Adrian Shirk is an agent at Drift(less) Literary.
She brings over ten years of experience as an author, editor and career mentor to dozens of emerging writers. She has two books of creative nonfiction, And Your Daughters Shall Prophesy: Stories from the Byways of American Women and Religion, and Heaven is a Place on Earth: Searching for an American Utopia, both from Counterpoint Press. Her essays have otherwise appeared in The Atlantic, Lit Hub, and others, as well as Catapult, where she was previously a columnist and regular contributor. She holds an MFA in Creative Writing from the University of Wyoming, and worked as an editor at Wilder Quarterly, as well as the erstwhile small press The Corresponding Society and its biannual journal Correspondence. Most recently, in addition to working with clients and developing manuscripts for Drift(less), she teaches in the BFA Creative Writing Program at Pratt Institute in Brooklyn, serving as the Writing Lives Advisor and Internship Coordinator. She lives in the Catskills, where she helps run a cooperative artists’ residency called The Mutual Aid Society.
She is seeking: I represent long-form literary fiction (novels, novellas, autofiction, or linked short stories) and first person-driven narrative nonfiction (memoir, essay collections, reportage, special areas of research where the author is present in the text, e.g. not objective or scholarly).

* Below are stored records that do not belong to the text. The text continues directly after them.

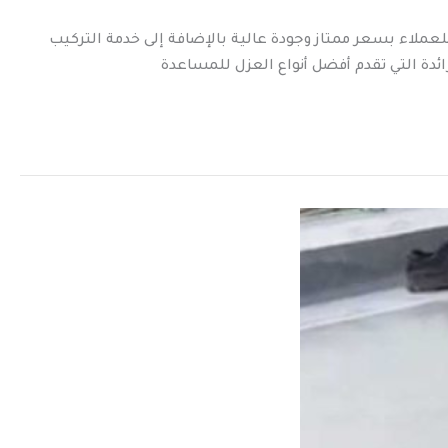
لعملاء بسعر ممتاز وجودة عالية بالإضافة إلى خدمة التركيب
ائدة التي تقدم أفضل أنواع العزل للمساعدة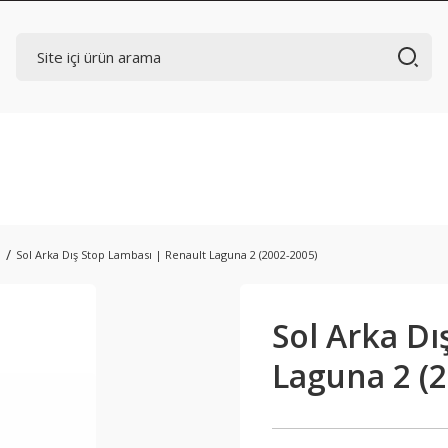
ı
Sol Arka Dış Stop Lambası | Renault Laguna 2 (2002-2005)
Sol Arka Dı
Laguna 2 (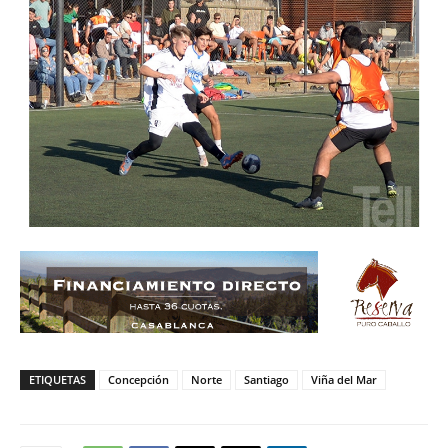
ETIQUETAS
Concepción
Norte
Santiago
Viña del Mar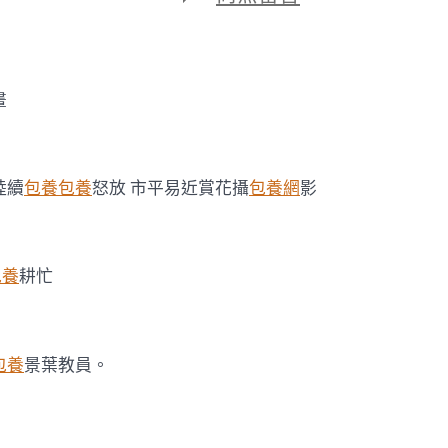
期
〈頤
和
園
S
包
畫
養
行
情
山
陸續
包養
包養
怒放 市平易近賞花攝
包養網
影
桃
花
綻
放
春
包養
耕忙
景
如
畫
_
包養
景葉教員。
金
羊
網
新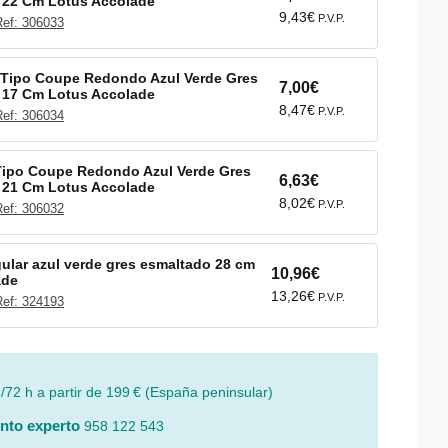
 22 Cm Lotus Accolade
9,43€
P.V.P.
Ref: 306033
 Tipo Coupe Redondo Azul Verde Gres
7,00€
 17 Cm Lotus Accolade
8,47€
P.V.P.
Ref: 306034
Tipo Coupe Redondo Azul Verde Gres
6,63€
 21 Cm Lotus Accolade
8,02€
P.V.P.
Ref: 306032
gular azul verde gres esmaltado 28 cm
10,96€
ade
13,26€
P.V.P.
Ref: 324193
/72 h a partir de 199 € (España peninsular)
nto experto
958 122 543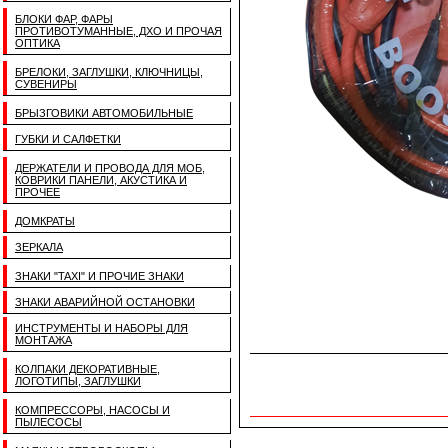
БЛОКИ ФАР, ФАРЫ
ПРОТИВОТУМАННЫЕ, ДХО И ПРОЧАЯ
ОПТИКА
БРЕЛОКИ, ЗАГЛУШКИ, КЛЮЧНИЦЫ,
СУВЕНИРЫ
БРЫЗГОВИКИ АВТОМОБИЛЬНЫЕ
ГУБКИ И САЛФЕТКИ
ДЕРЖАТЕЛИ И ПРОВОДА ДЛЯ МОБ,
КОВРИКИ ПАНЕЛИ, АКУСТИКА И
ПРОЧЕЕ
ДОМКРАТЫ
ЗЕРКАЛА
ЗНАКИ "TAXI" И ПРОЧИЕ ЗНАКИ
ЗНАКИ АВАРИЙНОЙ ОСТАНОВКИ
ИНСТРУМЕНТЫ И НАБОРЫ ДЛЯ
МОНТАЖА
КОЛПАКИ ДЕКОРАТИВНЫЕ,
ЛОГОТИПЫ, ЗАГЛУШКИ
КОМПРЕССОРЫ, НАСОСЫ И
ПЫЛЕСОСЫ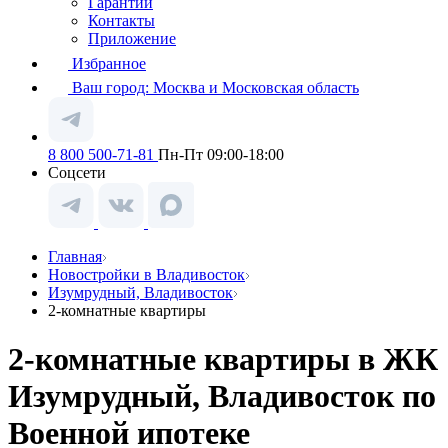
Гарантии
Контакты
Приложение
Избранное
Ваш город:
Москва и Московская область
8 800 500-71-81
Пн-Пт 09:00-18:00
Соцсети
Главная
Новостройки в Владивосток
Изумрудный, Владивосток
2-комнатные квартиры
2-комнатные квартиры в ЖК
Изумрудный, Владивосток по
Военной ипотеке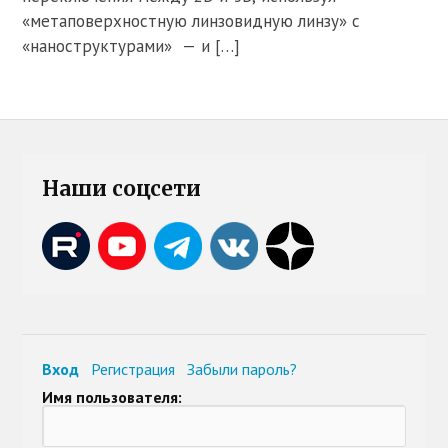
«метаповерхностную линзовидную линзу» с
«наноструктурами» — и […]
Наши соцсети
Вход
Регистрация
Забыли пароль?
Имя пользователя: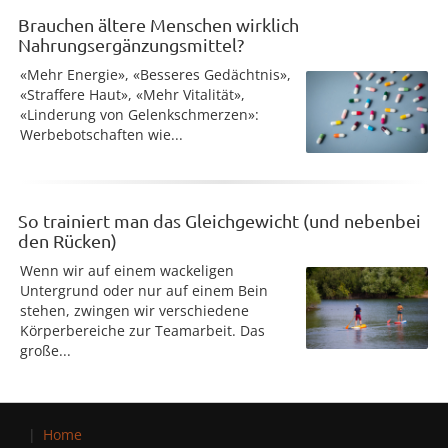
Brauchen ältere Menschen wirklich
Nahrungsergänzungsmittel?
«Mehr Energie», «Besseres Gedächtnis»,
«Straffere Haut», «Mehr Vitalität»,
«Linderung von Gelenkschmerzen»:
Werbebotschaften wie...
So trainiert man das Gleichgewicht (und nebenbei
den Rücken)
Wenn wir auf einem wackeligen
Untergrund oder nur auf einem Bein
stehen, zwingen wir verschiedene
Körperbereiche zur Teamarbeit. Das
große...
Home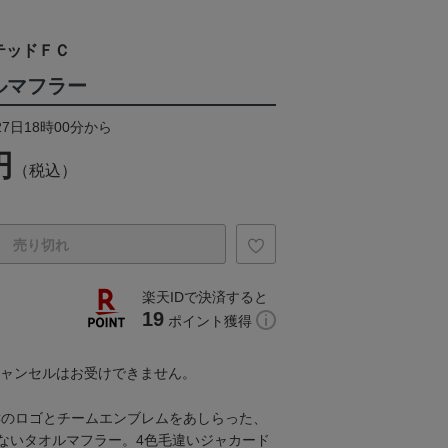
テッドＦＣ
ルマフラー
27日18時00分から
円
（税込）
売り切れ
楽天IDで決済すると
19
ポイント獲得
キャンセルはお受けできません。
Cのロゴとチームエンブレムをあしらった、
ないタオルマフラー。4色毛違いジャカード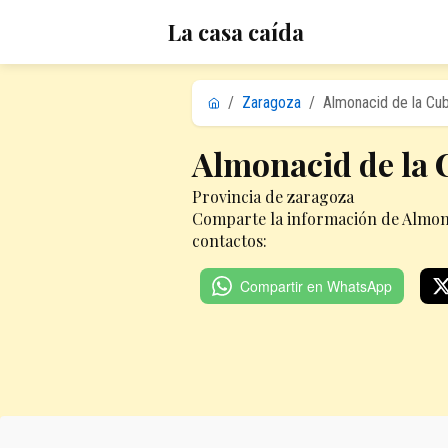
La casa caída
/
Zaragoza
/
Almonacid de la Cu
Almonacid de la 
Provincia de zaragoza
Comparte la información de Almona
contactos:
Compartir en WhatsApp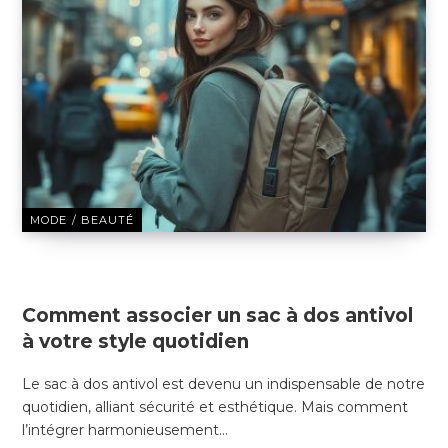
MODE / BEAUTÉ
24 DÉCEMBRE 2024
Comment associer un sac à dos antivol
à votre style quotidien
Le sac à dos antivol est devenu un indispensable de notre
quotidien, alliant sécurité et esthétique. Mais comment
l’intégrer harmonieusement…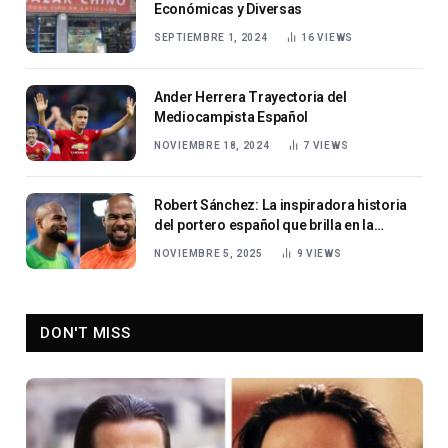
Económicas y Diversas
SEPTIEMBRE 1, 2024
16
VIEWS
Ander Herrera Trayectoria del
Mediocampista Español
NOVIEMBRE 18, 2024
7
VIEWS
Robert Sánchez: La inspiradora historia
del portero español que brilla en la
Premier League
NOVIEMBRE 5, 2025
9
VIEWS
DON'T MISS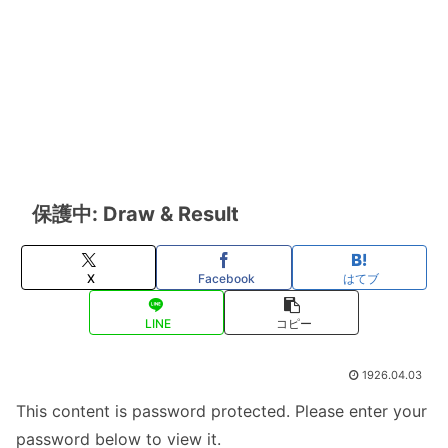
保護中: Draw & Result
X
Facebook
はてブ
LINE
コピー
1926.04.03
This content is password protected. Please enter your
password below to view it.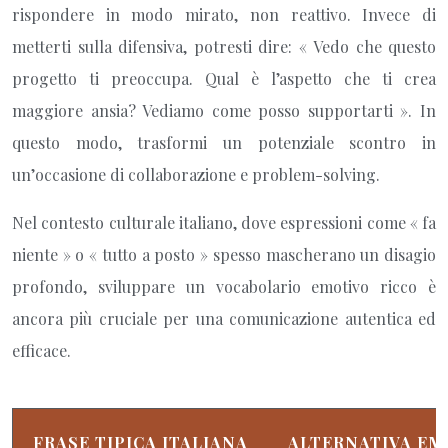
rispondere in modo mirato, non reattivo. Invece di
metterti sulla difensiva, potresti dire: « Vedo che questo
progetto ti preoccupa. Qual è l’aspetto che ti crea
maggiore ansia? Vediamo come posso supportarti ». In
questo modo, trasformi un potenziale scontro in
un’occasione di collaborazione e problem-solving.
Nel contesto culturale italiano, dove espressioni come « fa
niente » o « tutto a posto » spesso mascherano un disagio
profondo, sviluppare un vocabolario emotivo ricco è
ancora più cruciale per una comunicazione autentica ed
efficace.
FRASE TIPICA ITALIANA
ALTERNATIVA EM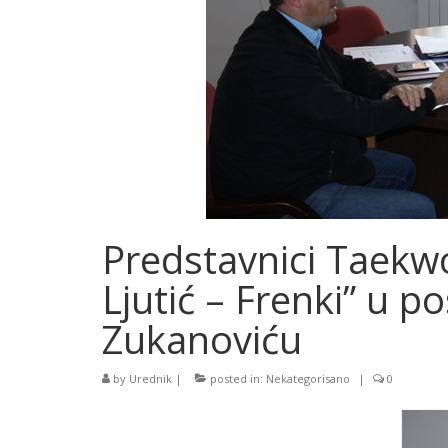
Predstavnici Taek
Ljutić – Frenki” u po
Zukanoviću
by
Urednik
|
posted in:
Nekategorisano
|
0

I also consider self-help or how-to books on subjects in which the author has had a significant amount of personal or professional experience. I’m especially interested in working with under-represented voices and stories, especially women and nonbinary folks, working class authors (or authors with working class backgrounds), LGBTQ+, and writers of color. I occasionally consider some genre (horror) or speculative fiction (sci-fi), but only if the stories and themes are somewhat socially-engaged (think, Octavia Butler, Ursula Leguin, Margaret Atwood).